With telecom and infrastructure growth having slowed due to supply issues along with competition from cloud services, we discussed how the company is rebooting into more agile growth and moving from this hardware centric world into software, AI-driven cloud services, security and 5G.

As Rami says “Juniper has always been a true innovator in IP networking technology. We were builders of the infrastructure that helped the internet scale at a time when service providers were really struggling to keep up because it was at the cusp of the.dot-com boom. Imagine a little upstart company trying to convince service providers to trust their networks with a startup’s technology. The only reason I think we managed to get that kind of trust was because they really had no choice. Traffic was exploding. They needed technology that could keep up with it. We had an innovative new architecture and were developing routers with silicon technology. We offered a very scalable internet, and a great operating system to keep up with that demand.”

Juniper has rebooted itself for the cloud-based world.. “But we have evolved our business and diversified it. Now it’s very nicely split between telecom operators, which remain extremely important to us, cloud providers, (all of the major hyperscale cloud providers in the world are our customers), and global 1000 type enterprises that are increasingly trusting their networks, on our technology.In the early days, our claim to fame, our credibility, our pedigree was scale and performance. But things have evolved beyond that into experience. Right now, if I talk to a CTO, CIO or CEO of a big fortune 500 company or a telco or a cloud provider, their biggest challenge is complexity in network operations that is slowing them down. The solution to that is software driven innovation, AI-driven innovation that will remove the complexity from running networks. And yes, it will remove the human factor from running networks altogether.”

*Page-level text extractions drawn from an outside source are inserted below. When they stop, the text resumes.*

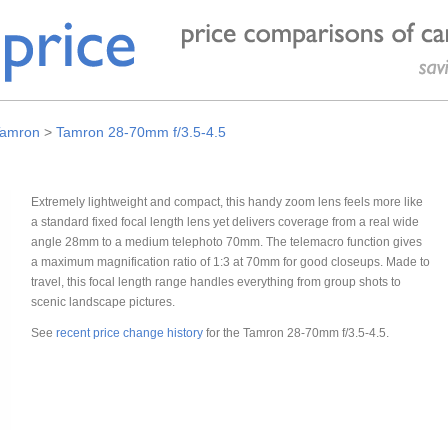
amron
>
Tamron 28-70mm f/3.5-4.5
Extremely lightweight and compact, this handy zoom lens feels more like
a standard fixed focal length lens yet delivers coverage from a real wide
angle 28mm to a medium telephoto 70mm. The telemacro function gives
a maximum magnification ratio of 1:3 at 70mm for good closeups. Made to
travel, this focal length range handles everything from group shots to
scenic landscape pictures.
See
recent price change history
for the Tamron 28-70mm f/3.5-4.5.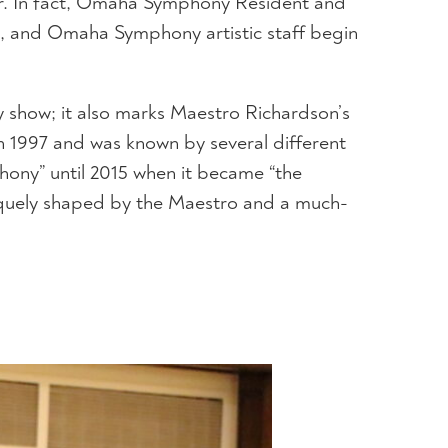
ver. In fact, Omaha Symphony Resident and
, and Omaha Symphony artistic staff begin
ly show; it also marks Maestro Richardson’s
n 1997 and was known by several different
hony” until 2015 when it became “the
quely shaped by the Maestro and a much-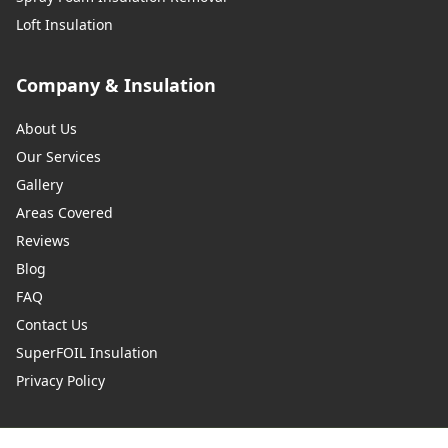
Loft Insulation
Company & Insulation
About Us
Our Services
Gallery
Areas Covered
Reviews
Blog
FAQ
Contact Us
SuperFOIL Insulation
Privacy Policy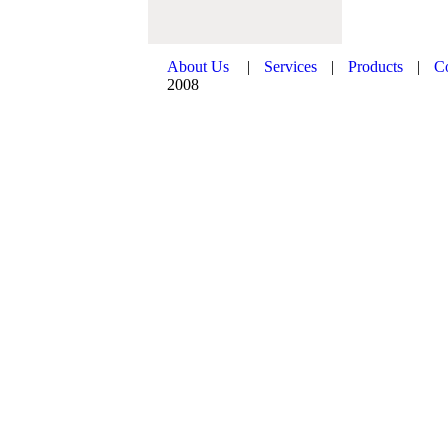
About Us
|
Services
|
Products
|
C
2008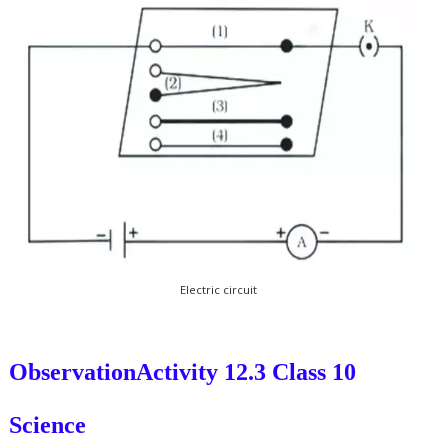
Electric circuit
Observation
Activity 12.3 Class 10
Science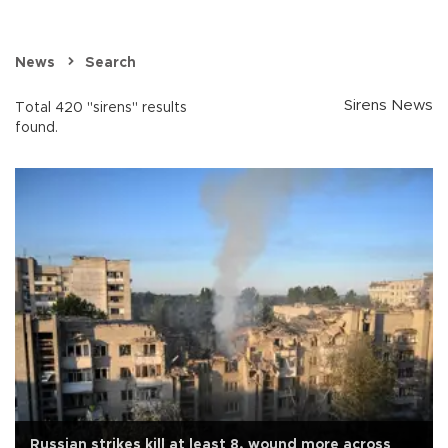
News
Search
Sirens News
Total 420 "sirens" results
found.
Russian strikes kill at least 8, wound more across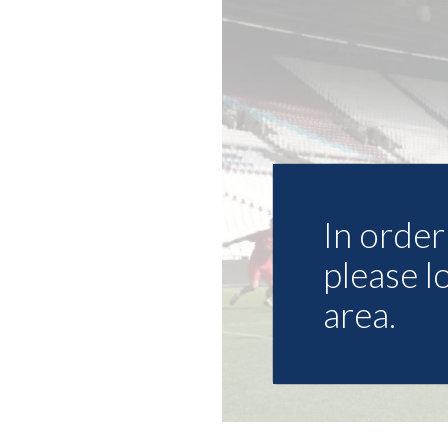
In order 
please l
area.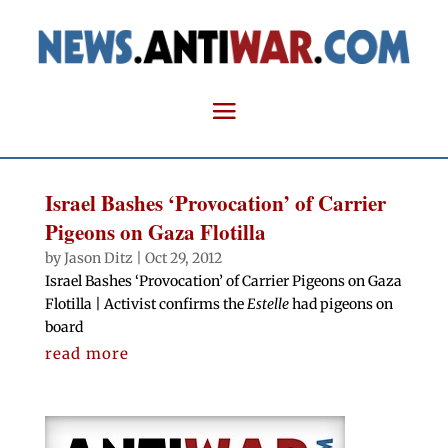
Israel Bashes ‘Provocation’ of Carrier
Pigeons on Gaza Flotilla
by
Jason Ditz
|
Oct 29, 2012
Israel Bashes ‘Provocation’ of Carrier Pigeons on Gaza
Flotilla | Activist confirms the
Estelle
had pigeons on
board
read more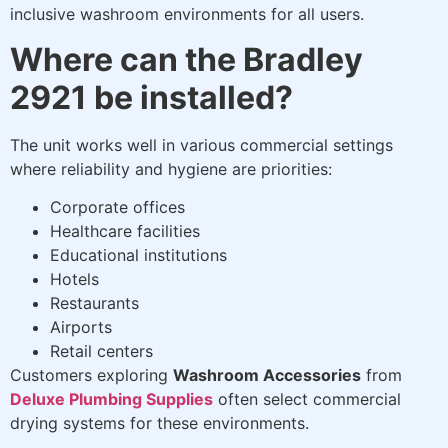
inclusive washroom environments for all users.
Where can the Bradley
2921 be installed?
The unit works well in various commercial settings
where reliability and hygiene are priorities:
Corporate offices
Healthcare facilities
Educational institutions
Hotels
Restaurants
Airports
Retail centers
Customers exploring
Washroom Accessories
from
Deluxe Plumbing Supplies
often select commercial
drying systems for these environments.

Rami is a big believer in the “data is the new oil” paradigm that prognosticators like Scott Galloway talks about. “Data is now the most precious, valuable resource in the world and we as a planet are accumulating data at an unprecedented scale,” he says. “I heard the stat that 90% of all data in the world has been accumulated in the last two years alone. So now the question is, what do you do with all this data?”

To Rahim, “That’s where AI comes in. There is no way for human beings to process this data manually.” So what is AI, that much misunderstood and jargonized entity? To Rami, “AI is this new breed of learning – not learning through programming algorithms, it’s actually learning by looking at patterns in data, and connecting it to our industry. We are as an industry sitting on a goldmine of information that today is largely untapped. AI, as applied to our industry of networking, is incredibly promising. It gives our customers the ability to collect data in real time, I’m not talking about the spooky customer focused AI, but the performance data that gives us real time visibility of the experience of every user on the network as they do whatever they need to do on that network. You take that data, you learn from that data, and then you automatically translate it into useful things.”

What’s the outcome? “For our customers we are looking at things like the fastest deployment times, the fewest trouble tickets, the fastest time to resolution of trouble when there is in fact trouble. Typically, you’re solving problems before humans even know that a problem exists.” With the ability to expand through building, buying and borrowing capabilities, look for Rami and his teams to continue their growth through a smart mix of partnerships, investments and acquisitions.